Looking at me like I was from Mars, Gedeng said: “He is talking to me, Michael.”

But I was too over the moon to be embarrassed at my presumptive gaffe. This was 140 K in the bank for three hours work, yet in some hustles, I had sweated for an entire month to earn quarter that sum. The life of a Hustler, kweli, is a very unpredictable, lopsided one. One minute you are in the doldrums, the next day you are in clouds, lo and LOL.

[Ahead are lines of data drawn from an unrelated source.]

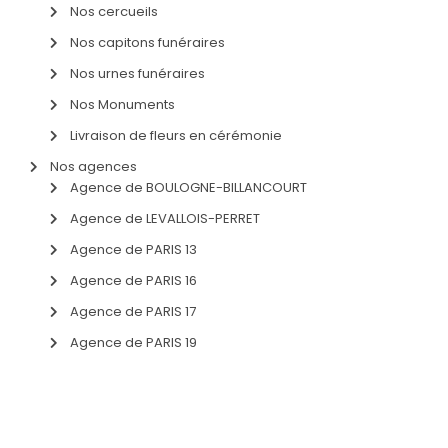
Nos cercueils
Nos capitons funéraires
Nos urnes funéraires
Nos Monuments
Livraison de fleurs en cérémonie
Nos agences
Agence de BOULOGNE-BILLANCOURT
Agence de LEVALLOIS-PERRET
Agence de PARIS 13
Agence de PARIS 16
Agence de PARIS 17
Agence de PARIS 19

That evening at the Saffron, we celebrated with Noni and the former owner of the villa, Lona Ayugi, who simply transferred 140 K to my MPesa. It felt unreal.

“How did a young woman like Ayugi end up with a whole villa here?” I asked Noni after a very merry Lona had left after dinner, leaving us a bottle of expe whiskey.

“She was married to an old Italian who left us,” Madam Mbuguas said.

“He passed away?” 

“He fled to Italy during Covid-19 in April, 2020.”

“Didn’t they have it far worse there, Noni?”

“Si you know how some zoongs thought it will hit Africa harder than Europe?”

“Let me guess,” I said. “Corona got him there and he passed on. The irony of it.”

“Yuh!” Nons said.

But after an hour, a bit ‘happier’ on her whiskey, she told me the true story.

Signor Bassi had indeed gotten Covid-19 in Italy, but he had made a full recovery.

Shida began when he tried to return to Kenya, and some bigwig at Immigration mysteriously ‘sat on the visa.’

After three years, Lona had divorced Signor Bassi for desertion, and put the villa on the market, but it had been hard getting a buyer because it was next to a cemetery. I had also gotten lucky today, as Ms Mbuguas had assumed it was another superstitious African buyer (Gedeng), not knowing he was a front for Alex.

Now I understood why Gedeng had said: “We’ll need to bring in fully grown trees to the roadside, get rid of the road signs, and close off this barabara to guests.”

It also explained the silence of Noni on the call, realising she’d lost out on 140K – at least until I saw documents on Monday that showed her cut was actually 12.5 per cent!